▸ Required action: Copy the records below exactly, but leave out any picture they contain.
___ Supplied entries ___
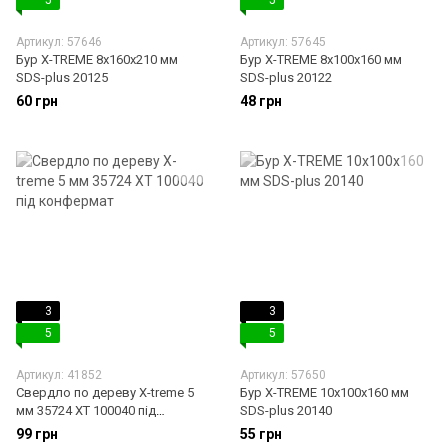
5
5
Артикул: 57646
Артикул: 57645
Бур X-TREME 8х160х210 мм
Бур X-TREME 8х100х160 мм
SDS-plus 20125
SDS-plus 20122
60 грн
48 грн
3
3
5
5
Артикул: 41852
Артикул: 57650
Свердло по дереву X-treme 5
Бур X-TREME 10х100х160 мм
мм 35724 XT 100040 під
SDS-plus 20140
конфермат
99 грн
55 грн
___
▸ Solution for this task:
5
5
Артикул: 57646
Артикул: 57645
Бур X-TREME 8х160х210 мм
Бур X-TREME 8х100х160 мм
SDS-plus 20125
SDS-plus 20122
60 грн
48 грн
3
3
5
5
Артикул: 41852
Артикул: 57650
Свердло по дереву X-treme 5
Бур X-TREME 10х100х160 мм
мм 35724 XT 100040 під
SDS-plus 20140
конфермат
99 грн
55 грн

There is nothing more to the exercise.